KN: What are some of the more common questions you get asked by patrons at Cyril’s?
SD: In terms of people that shop for cheese, two or three questions come up all the time. One is: Am I supposed to eat the rind? The answer is there is no rule. If someone tells you a rule, you should ignore them because you should eat what tastes good to you — and don’t eat it if it doesn’t taste good to you. I tell people to start at the center of the cheese and work your way to the rind and stop when it doesn’t taste good anymore.
KN: Anything else?
SD: Don’t eat the wax!
KN: What sparked the idea for your very popular Cheese Club/CSA — and how does it work?
SD: I used to work at cheese shops that did really high volume on the East Coast and got into the habit of buying entire wheels. That’s the best way to buy cheese because you know it hasn’t been sitting on a shelf in transit. Think of it like an open bottle of wine that next day — it’s not undrinkable; it’s just diminished in some capacity. Same goes for a wheel of cheese.
When I did my initial ordering for Cyril’s I bought a 54-pound wheel of Montgomery’s Cheddar, a beautiful traditional English cheddar. When it got here I had a moment of reckoning — the idea that I would sell this piece by piece on cheese plates would take forever. So we had a party for the launch of The Cheesemaker’s Apprentice and I cut open the wheel of cheddar. People were really into it and asked a ton of questions. I realized if I presold cheese orders, I could buy big wheels of cheese that are near and dear to my heart.

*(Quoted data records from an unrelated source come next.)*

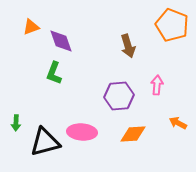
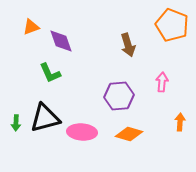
brown arrow: moved 1 px up
green L-shape: moved 4 px left; rotated 45 degrees counterclockwise
pink arrow: moved 5 px right, 3 px up
orange arrow: moved 2 px right, 1 px up; rotated 66 degrees clockwise
orange diamond: moved 4 px left; rotated 20 degrees clockwise
black triangle: moved 24 px up
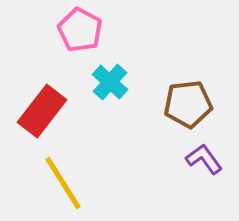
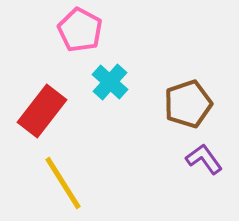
brown pentagon: rotated 12 degrees counterclockwise
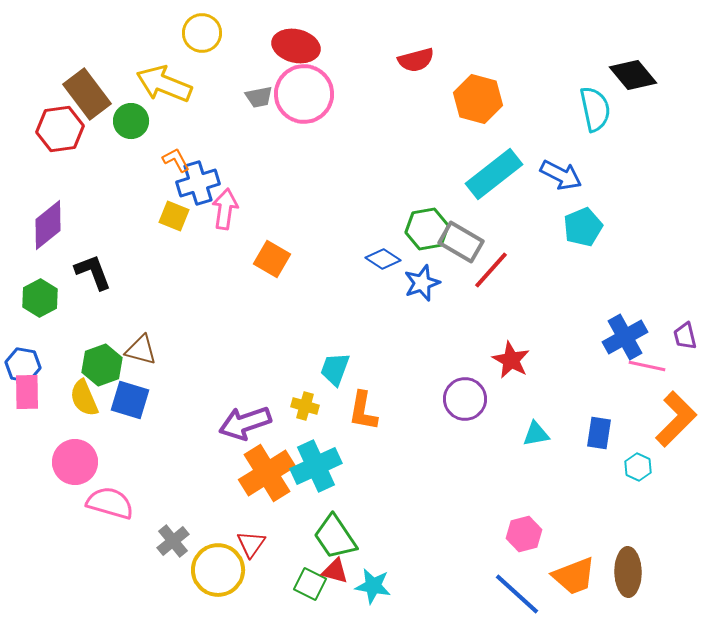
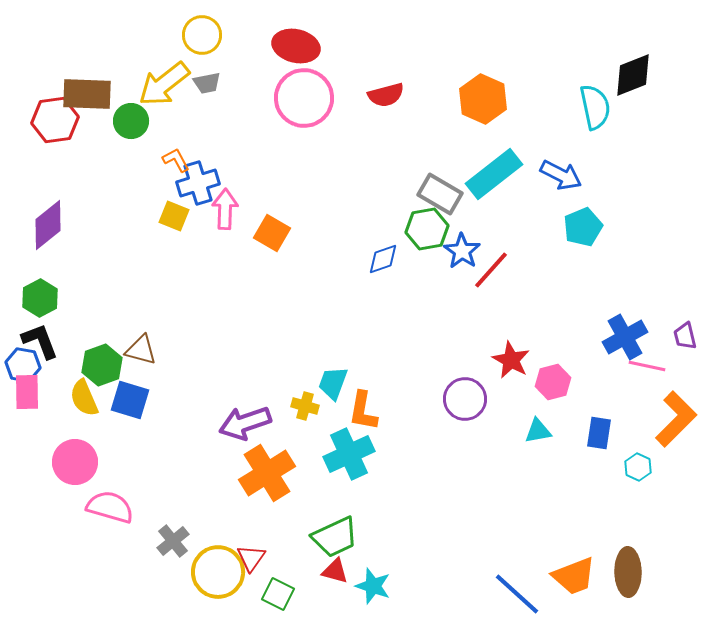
yellow circle at (202, 33): moved 2 px down
red semicircle at (416, 60): moved 30 px left, 35 px down
black diamond at (633, 75): rotated 72 degrees counterclockwise
yellow arrow at (164, 84): rotated 60 degrees counterclockwise
brown rectangle at (87, 94): rotated 51 degrees counterclockwise
pink circle at (304, 94): moved 4 px down
gray trapezoid at (259, 97): moved 52 px left, 14 px up
orange hexagon at (478, 99): moved 5 px right; rotated 9 degrees clockwise
cyan semicircle at (595, 109): moved 2 px up
red hexagon at (60, 129): moved 5 px left, 9 px up
pink arrow at (225, 209): rotated 6 degrees counterclockwise
gray rectangle at (461, 242): moved 21 px left, 48 px up
orange square at (272, 259): moved 26 px up
blue diamond at (383, 259): rotated 52 degrees counterclockwise
black L-shape at (93, 272): moved 53 px left, 69 px down
blue star at (422, 283): moved 40 px right, 32 px up; rotated 18 degrees counterclockwise
cyan trapezoid at (335, 369): moved 2 px left, 14 px down
cyan triangle at (536, 434): moved 2 px right, 3 px up
cyan cross at (316, 466): moved 33 px right, 12 px up
pink semicircle at (110, 503): moved 4 px down
pink hexagon at (524, 534): moved 29 px right, 152 px up
green trapezoid at (335, 537): rotated 81 degrees counterclockwise
red triangle at (251, 544): moved 14 px down
yellow circle at (218, 570): moved 2 px down
green square at (310, 584): moved 32 px left, 10 px down
cyan star at (373, 586): rotated 9 degrees clockwise
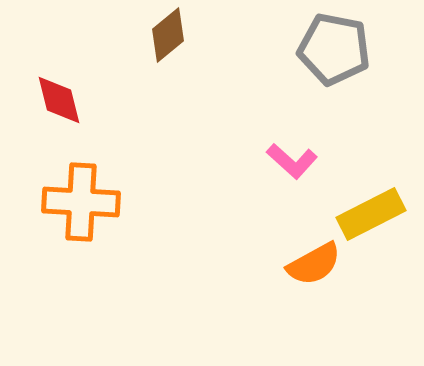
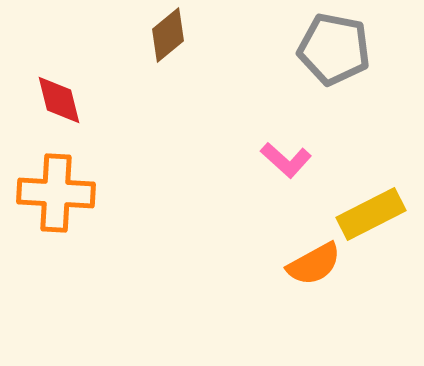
pink L-shape: moved 6 px left, 1 px up
orange cross: moved 25 px left, 9 px up
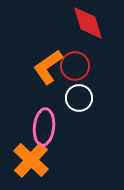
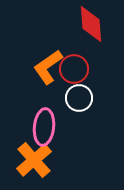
red diamond: moved 3 px right, 1 px down; rotated 12 degrees clockwise
red circle: moved 1 px left, 3 px down
orange cross: moved 3 px right; rotated 6 degrees clockwise
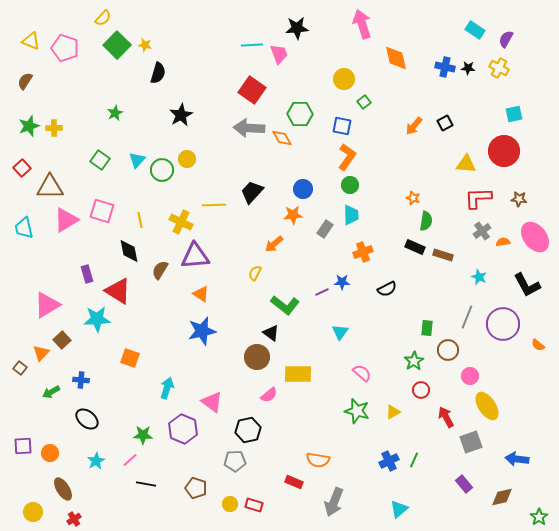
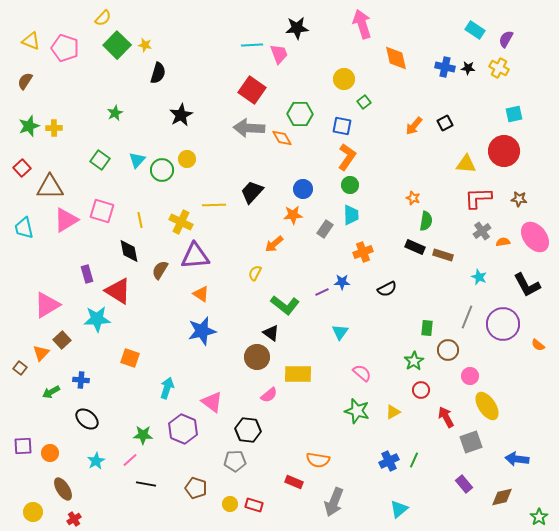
black hexagon at (248, 430): rotated 20 degrees clockwise
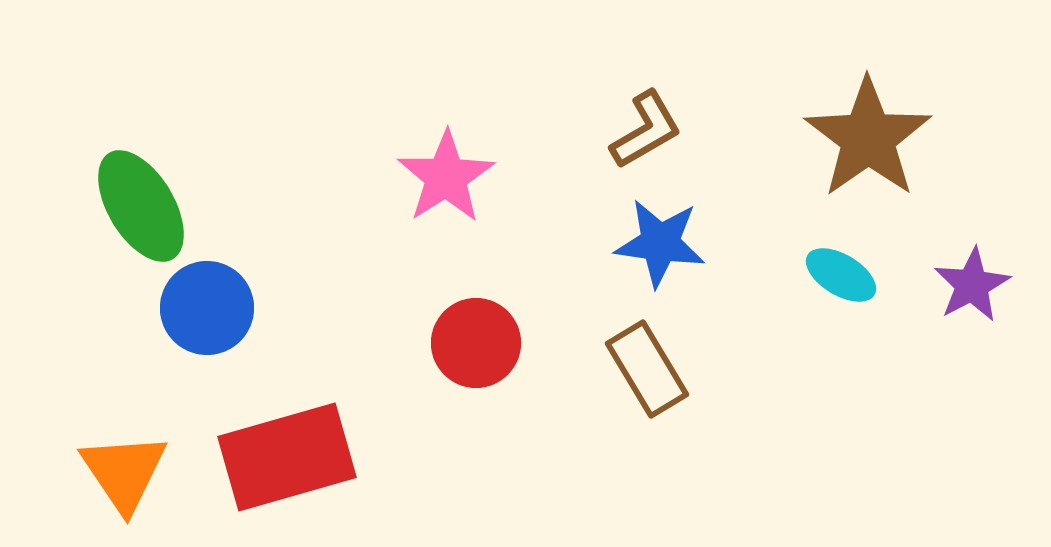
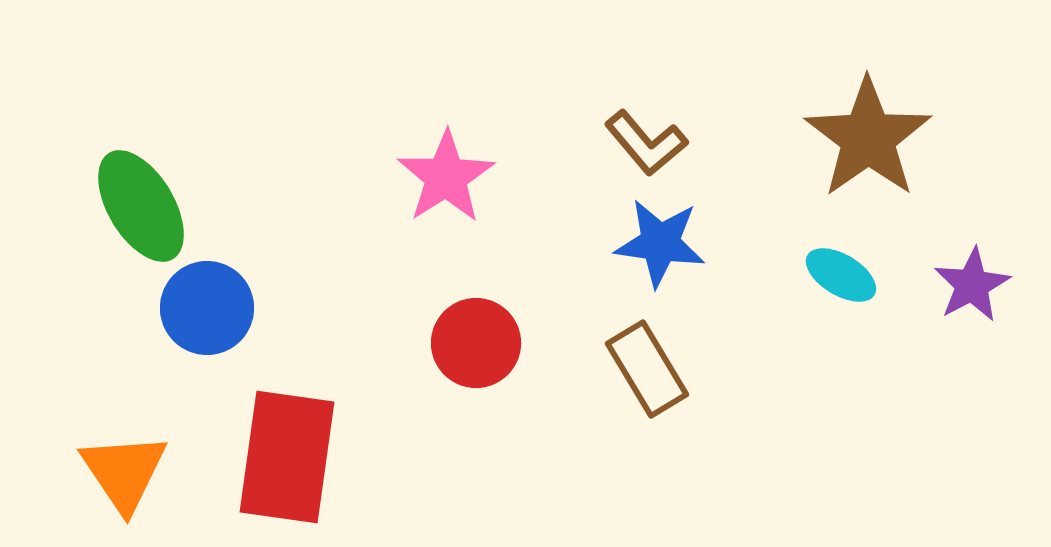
brown L-shape: moved 13 px down; rotated 80 degrees clockwise
red rectangle: rotated 66 degrees counterclockwise
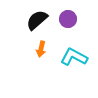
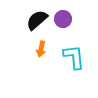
purple circle: moved 5 px left
cyan L-shape: rotated 56 degrees clockwise
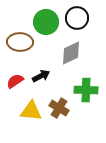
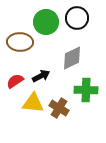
gray diamond: moved 1 px right, 5 px down
yellow triangle: moved 2 px right, 8 px up
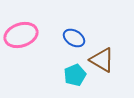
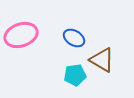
cyan pentagon: rotated 15 degrees clockwise
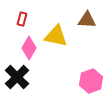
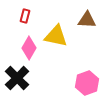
red rectangle: moved 3 px right, 3 px up
black cross: moved 1 px down
pink hexagon: moved 4 px left, 2 px down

Now I use Kickstarter — each month you can choose to buy a pound of cheese; inclusive in that is a Cheese Pick-Up Party invite. We pair the cheese with beer and wine and make appetizers using the cheese for the party. Another perk for participating is you get to vote on the cheese for the next month.
KN: Your new book The Cheesemaker’s Apprentice: An Insider’s Guide to the Art and Craft of Homemade Artisan Cheese, Taught by the Masters features interviews with worldwide experts, cheese fundamentals and 16 step-by-step recipes. What was the process for writing this book and what will the reader learn?
SD: For this book I got to do what lights me up — talk to my cheese industry heroes like Jamie Montgomery of Montgomery Cheddar. I had a reason to call all these people that I really admire that I thought could impart some knowledge to a burgeoning home cheesemaker or someone thinking of becoming a professional cheesemaker. Readers will learn the basics of how cheese is made and also the techniques that allow cheesemakers to produce various types of cheeses (fresh, aged, surface ripened, blue). If a reader is so inclined they could absolutely use this book to learn to make a variety of cheeses.
The interviews with industry experts are there to offer additional support for cheesemaking — to help readers avoid pitfalls experienced by veteran cheesemakers and provide some hints on the artistry involved in production — but also to help place cheese in a larger cultural context by demonstrating how deeply ingrained and meaningful cheese is in certain cultures, and even exploring some of the key issues in our industry today like food safety concerns, cheese mites, the potential loss of biodiversity, and how those issues affect actual cheesemaking and cheesemakers today.
Personally, I also loved offering readers some guidance on how to not only store and serve cheese, but how to wrap it beautifully. Especially for people making cheese at home and wanting to give it to friends — how nice would it be to be able to hand it to them in a parcel that honors the hard work they put into making that cheese.